■ The task ■
All that is needed is an exact copy of the lines from the beginning of the data below through the line containing "Esta tarta está mucho más buena des", minus the pictures.

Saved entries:
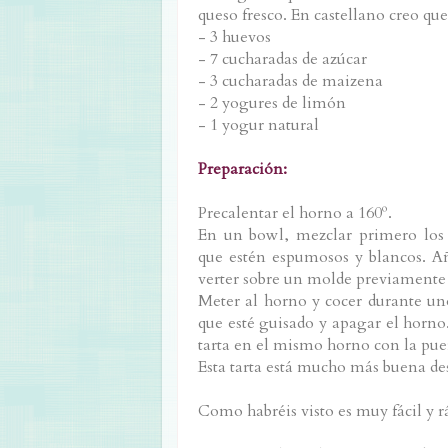
queso fresco. En castellano creo qu
- 3 huevos
- 7 cucharadas de azúcar
- 3 cucharadas de maizena
- 2 yogures de limón
- 1 yogur natural
Preparación:
Precalentar el horno a 160º.
En un bowl, mezclar primero los 
que estén espumosos y blancos. Añ
verter sobre un molde previamente
Meter al horno y cocer durante un
que esté guisado y apagar el horno.
tarta en el mismo horno con la puer
Esta tarta está mucho más buena des
Como habréis visto es muy fácil y 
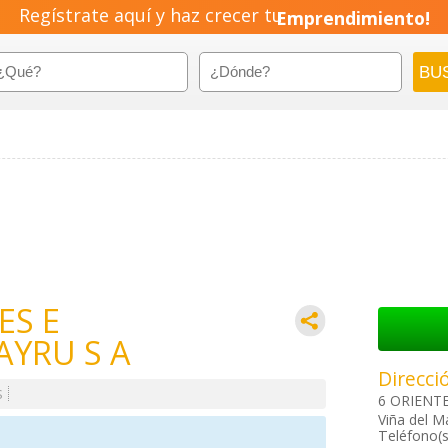
Regístrate aquí y haz crecer tu
Emprendimiento!
ES E
AYRU S A
Direcci
S
6 ORIENTE 
Viña del M
Teléfono(s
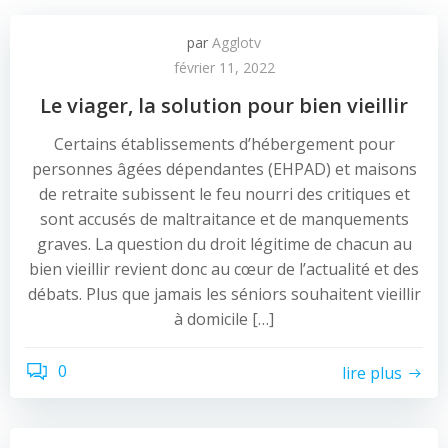
par
Agglotv
février 11, 2022
Le viager, la solution pour bien vieillir
Certains établissements d’hébergement pour
personnes âgées dépendantes (EHPAD) et maisons
de retraite subissent le feu nourri des critiques et
sont accusés de maltraitance et de manquements
graves. La question du droit légitime de chacun au
bien vieillir revient donc au cœur de l’actualité et des
débats. Plus que jamais les séniors souhaitent vieillir
à domicile […]
0
lire plus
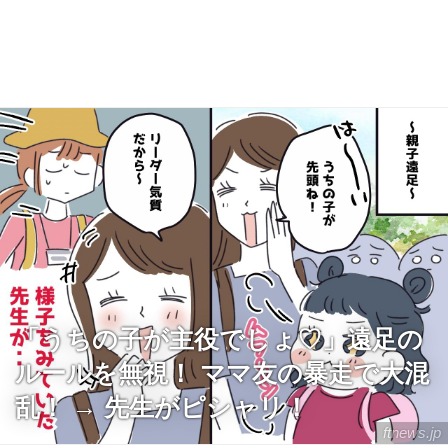
「うちの子が主役でしょ♡」遠足の
ルールを無視！ ママ友の暴走で大混
乱！ → 先生がピシャリ！
ftnews.jp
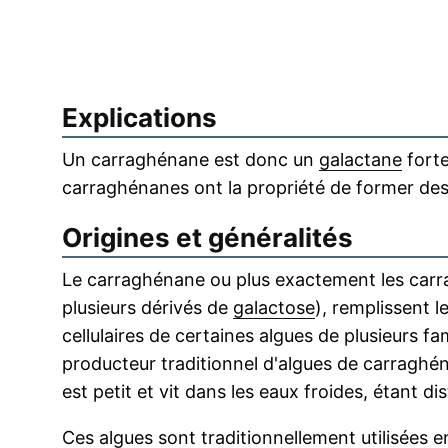
Explications
Un carraghénane est donc un
galactane
forte
carraghénanes ont la propriété de former des
Origines et généralités
Le carraghénane ou plus exactement les carra
plusieurs dérivés de
galactose
), remplissent l
cellulaires de certaines algues de plusieurs fa
producteur traditionnel d'algues de carraghé
est petit et vit dans les eaux froides, étant di
Ces algues sont traditionnellement utilisées 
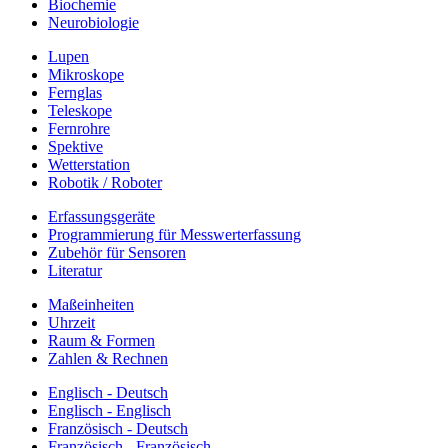
Biochemie
Neurobiologie
Lupen
Mikroskope
Fernglas
Teleskope
Fernrohre
Spektive
Wetterstation
Robotik / Roboter
Erfassungsgeräte
Programmierung für Messwerterfassung
Zubehör für Sensoren
Literatur
Maßeinheiten
Uhrzeit
Raum & Formen
Zahlen & Rechnen
Englisch - Deutsch
Englisch - Englisch
Französisch - Deutsch
Französisch - Französisch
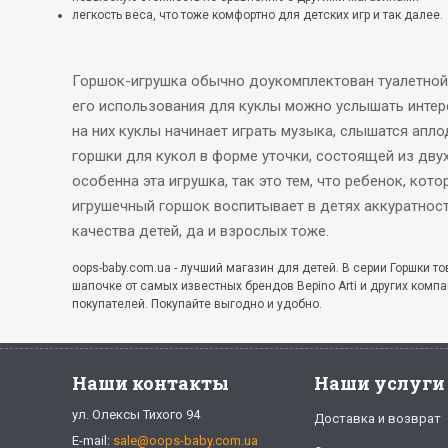
легкость веса, что тоже комфортно для детских игр и так далее.
Горшок-игрушка обычно доукомплектован туалетной 
его использования для куклы можно услышать интере
на них куклы начинает играть музыка, слышатся апл
горшки для кукол в форме уточки, состоящей из дву
особенна эта игрушка, так это тем, что ребенок, кот
игрушечный горшок воспитывает в детях аккуратност
качества детей, да и взрослых тоже.
oops-baby.com.ua - лучший магазин для детей. В серии Горшки 
шапочке от самых известных брендов Bepino Arti и других комп
покупателей. Покупайте выгодно и удобно.
Наши контакты
Наши услуги
ул. Олексы Тихого 94
Доставка и возврат
E-mail:
sale@oops-baby.com.ua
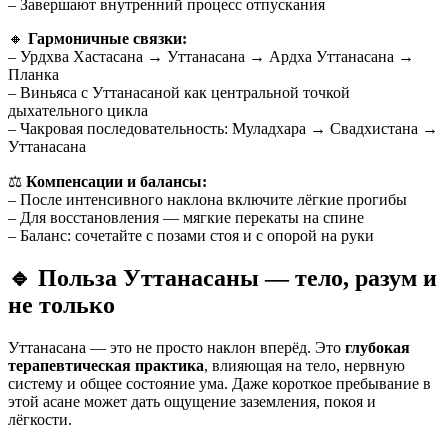
– Завершают внутренний процесс отпускания
🔸
Гармоничные связки:
– Урдхва Хастасана → Уттанасана → Ардха Уттанасана →
Планка
– Виньяса с Уттанасаной как центральной точкой
дыхательного цикла
– Чакровая последовательность: Муладхара → Свадхистана →
Уттанасана
⚖️
Компенсации и балансы:
– После интенсивного наклона включите лёгкие прогибы
– Для восстановления — мягкие перекаты на спине
– Баланс: сочетайте с позами стоя и с опорой на руки
🔹
Польза Уттанасаны — тело, разум и
не только
Уттанасана — это не просто наклон вперёд. Это
глубокая
терапевтическая практика
, влияющая на тело, нервную
систему и общее состояние ума. Даже короткое пребывание в
этой асане может дать ощущение заземления, покоя и
лёгкости.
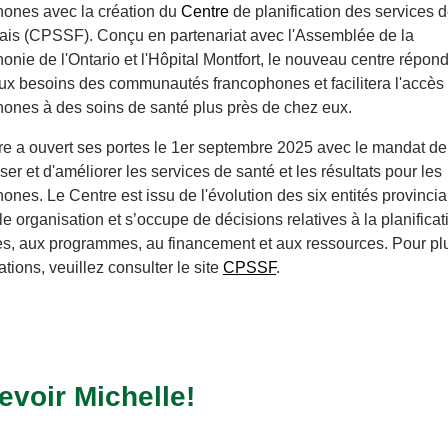
hones avec la création du
Centre
de planification des services 
çais (CPSSF). Conçu en partenariat avec l'Assemblée de la
onie de l'Ontario et l'Hôpital Montfort, le nouveau centre répon
ux besoins des communautés francophones et facilitera l'accès
hones à des soins de santé plus près de chez eux.
re a ouvert ses portes le 1er septembre 2025 avec le mandat de
er et d'améliorer les services de santé et les résultats pour les
ones. Le Centre est issu de l'évolution des six entités provinci
e organisation et s’occupe de décisions relatives à la planificat
ues, aux programmes, au financement et aux ressources. Pour pl
ations, veuillez consulter le site
CPSSF
.
evoir Michelle!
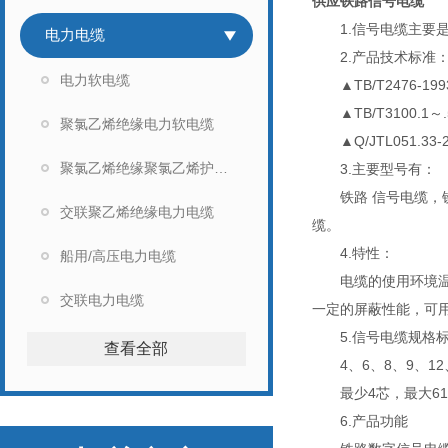
供应铁路信号电缆
1.信号电缆主要是指
电力电缆
2.产品技术标准
电力软电缆
▲TB/T2476-199
▲TB/T3100.1～
聚氯乙烯绝缘电力软电缆
▲Q/JTL051.33
聚氯乙烯绝缘聚氯乙烯护套电力电缆
3.主要型号有：
铁路 信号电缆，铁
交联聚乙烯绝缘电力电缆
缆。
4.特性：
船用/高压电力电缆
电缆的使用环境温度为
交联电力电缆
一定的屏蔽性能，可用
5.信号电缆规格标
查看全部
4、6、8、9、12、1
最少4芯，最大61
6.产品功能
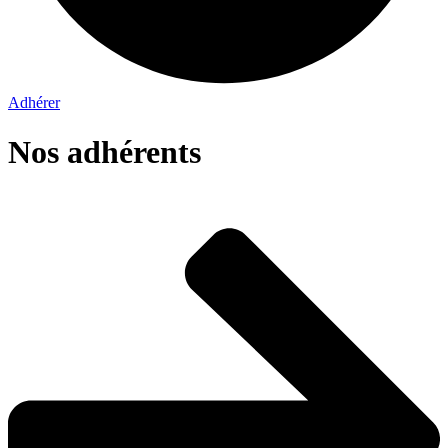
Adhérer
Nos adhérents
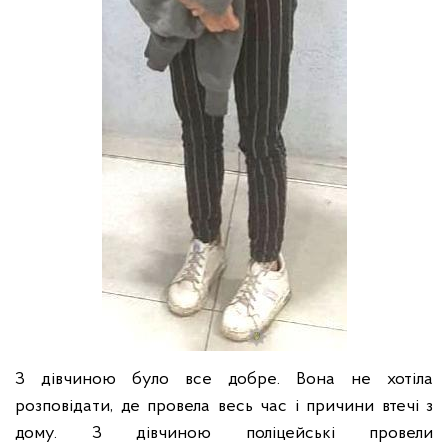
З дівчиною було все добре. Вона не хотіла
розповідати, де провела весь час і причини втечі з
дому. З дівчиною поліцейські провели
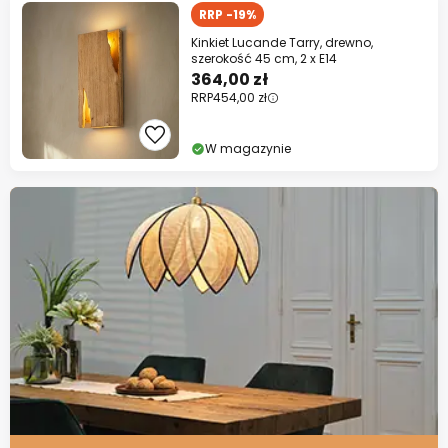
RRP -19%
Kinkiet Lucande Tarry, drewno,
szerokość 45 cm, 2 x E14
364,00 zł
RRP
454,00 zł
W magazynie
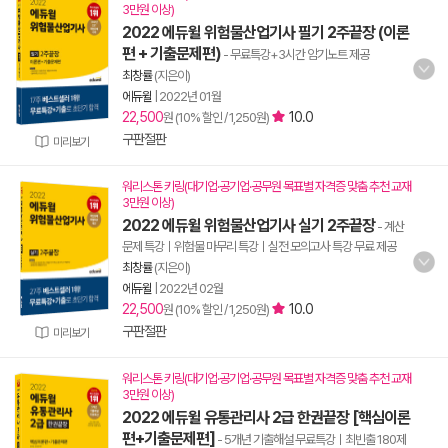
3만원 이상)
2022 에듀윌 위험물산업기사 필기 2주끝장 (이론
편 + 기출문제편)
- 무료특강+3시간 암기노트 제공
최창률
(지은이)
에듀윌
|
2022년 01월
22,500
10.0
원 (10% 할인 / 1,250원)
구판절판
미리보기
워리스톤 키링(대기업·공기업·공무원 목표별 자격증 맞춤 추천 교재
3만원 이상)
2022 에듀윌 위험물산업기사 실기 2주끝장
- 계산
문제 특강ㅣ위험물 마무리 특강ㅣ실전 모의고사 특강 무료 제공
최창률
(지은이)
에듀윌
|
2022년 02월
22,500
10.0
원 (10% 할인 / 1,250원)
구판절판
미리보기
워리스톤 키링(대기업·공기업·공무원 목표별 자격증 맞춤 추천 교재
3만원 이상)
2022 에듀윌 유통관리사 2급 한권끝장 [핵심이론
편+기출문제편]
- 5개년 기출해설 무료특강ㅣ최빈출 180제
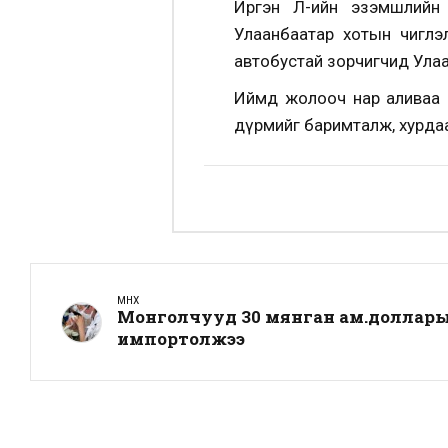
Иргэн Л-ийн эзэмшлийн 
Улаанбаатар хотын чигл
автобустай зорчигчид Ула
Иймд жолооч нар аливаа о
дүрмийг баримталж, хурдаа
ӨМНӨХ
Монголчууд 30 мянган ам.доллар
импортолжээ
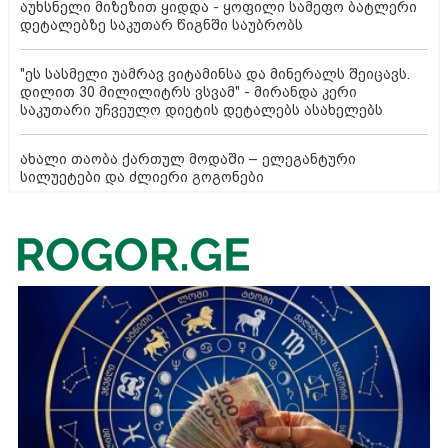
აუხსნელი მიზეზით ყიდდა - ყოფილი სამეფო ბატლერი
დეტალებზე საკუთარ წიგნში საუბრობს
"ეს სასმელი უამრავ ვიტამინსა და მინერალს შეიცავს.
დილით 30 მილილიტრს ვსვამ" - მირანდა კერი
საკუთარი უჩვეულო დიეტის დეტალებს ასახელებს
ახალი თაობა ქართულ მოდაში – ელეგანტური
სილუეტები და ძლიერი გოგონები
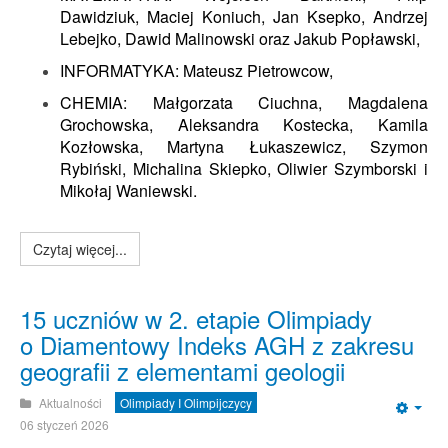
Dawidziuk, Maciej Koniuch, Jan Ksepko, Andrzej
Lebejko, Dawid Malinowski oraz Jakub Popławski,
INFORMATYKA: Mateusz Pietrowcow,
CHEMIA: Małgorzata Ciuchna, Magdalena
Grochowska, Aleksandra Kostecka, Kamila
Kozłowska, Martyna Łukaszewicz, Szymon
Rybiński, Michalina Skiepko, Oliwier Szymborski i
Mikołaj Waniewski.
Czytaj więcej...
15 uczniów w 2. etapie Olimpiady
o Diamentowy Indeks AGH z zakresu
geografii z elementami geologii
Aktualności
Olimpiady I Olimpijczycy
Emp
06 styczeń 2026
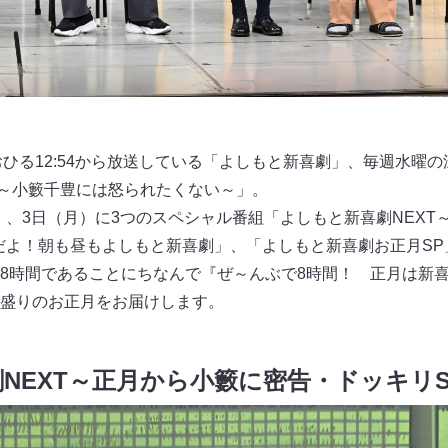
ひる12:54から放送している「よしもと新喜劇」、毎週水曜の深
T～小籔千豊には怒られたくない～」。
日）、3日（月）に3つのスペシャル番組「よしもと新喜劇NEX
だよ！朝も昼もよしもと新喜劇」、「よしもと新喜劇お正月SP
8時間であることにちなんで『ぜ～んぶで8時間！ 正月は新
盛りのお正月をお届けします。
NEXT～正月から小籔に密告・ドッキリS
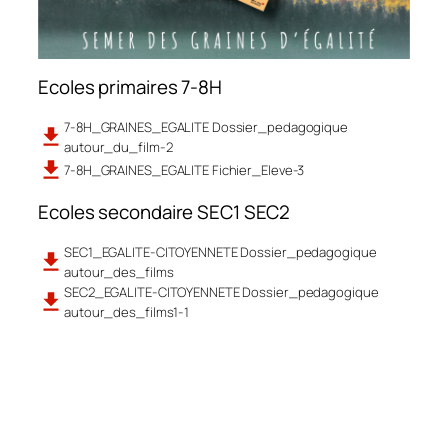
Ecoles primaires 7-8H
7-8H_GRAINES_EGALITE Dossier_pedagogique
autour_du_film-2
7-8H_GRAINES_EGALITE Fichier_Eleve-3
Ecoles secondaire SEC1 SEC2
SEC1_EGALITE-CITOYENNETE Dossier_pedagogique
autour_des_films
SEC2_EGALITE-CITOYENNETE Dossier_pedagogique
autour_des_films1-1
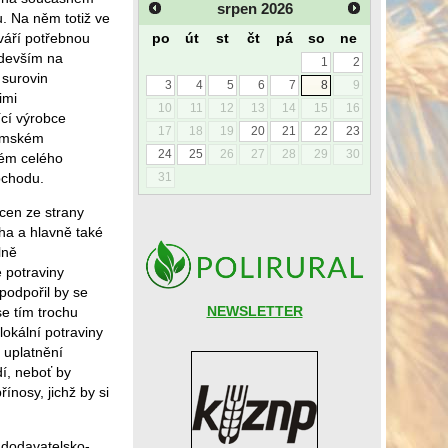
srpen
2026
. Na něm totiž ve
po
út
st
čt
pá
so
ne
váří potřebnou
edevším na
1
2
 surovin
3
4
5
6
7
8
9
imi
10
11
12
13
14
15
16
cí výrobce
17
18
19
20
21
22
23
zemském
24
25
26
27
28
29
30
lém celého
bchodu.
31
 cen ze strany
áha a hlavně také
lně
 potraviny
podpořil by se
NEWSLETTER
se tím trochu
lokální potraviny
í uplatnění
dí, neboť by
ínosy, jichž by si
 dodavatelsko-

■ The completed task ■
queso fresco. En castellano creo qu
- 3 huevos
- 7 cucharadas de azúcar
- 3 cucharadas de maizena
- 2 yogures de limón
- 1 yogur natural
Preparación:
Precalentar el horno a 160º.
En un bowl, mezclar primero los 
que estén espumosos y blancos. Añ
verter sobre un molde previamente
Meter al horno y cocer durante un
que esté guisado y apagar el horno.
tarta en el mismo horno con la puer
Esta tarta está mucho más buena des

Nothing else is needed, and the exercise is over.